Collected data
· · · · · · ·
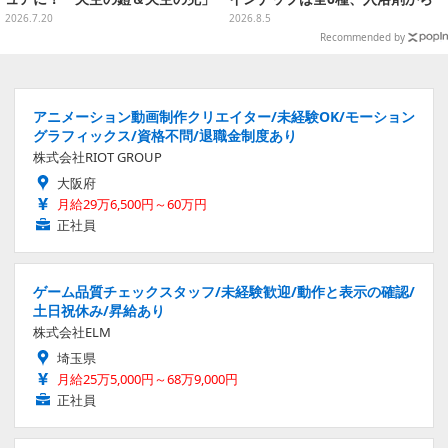
など全7種類
モンスターのフィギュアが出てく
2026.7.20
2026.8.5
る
Recommended by
アニメーション動画制作クリエイター/未経験OK/モーション
グラフィックス/資格不問/退職金制度あり
株式会社RIOT GROUP
大阪府
月給29万6,500円～60万円
正社員
ゲーム品質チェックスタッフ/未経験歓迎/動作と表示の確認/
土日祝休み/昇給あり
株式会社ELM
埼玉県
月給25万5,000円～68万9,000円
正社員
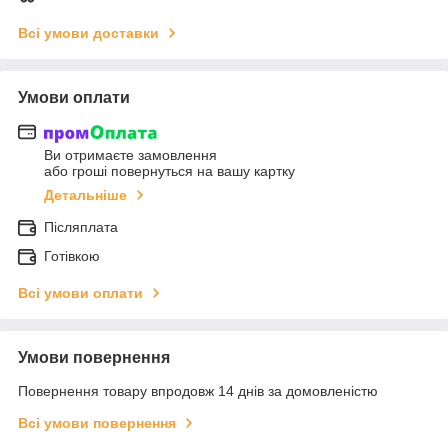
Всі умови доставки
Умови оплати
Ви отримаєте замовлення
або гроші повернуться на вашу картку
Детальніше
Післяплата
Готівкою
Всі умови оплати
Умови повернення
Повернення товару впродовж 14 днів за домовленістю
Всі умови повернення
· · · · · · ·
Without copying any images, transcribe the records exactly as they stand.

» **ANSWER**
など全7種類
モンスターのフィギュアが出てく
2026.7.20
2026.8.5
る
Recommended by
アニメーション動画制作クリエイター/未経験OK/モーション
グラフィックス/資格不問/退職金制度あり
株式会社RIOT GROUP
大阪府
月給29万6,500円～60万円
正社員
ゲーム品質チェックスタッフ/未経験歓迎/動作と表示の確認/
土日祝休み/昇給あり
株式会社ELM
埼玉県
月給25万5,000円～68万9,000円
正社員
Всі умови доставки
Умови оплати
Ви отримаєте замовлення
або гроші повернуться на вашу картку
Детальніше
Післяплата
Готівкою
Всі умови оплати
Умови повернення
Повернення товару впродовж 14 днів за домовленістю
Всі умови повернення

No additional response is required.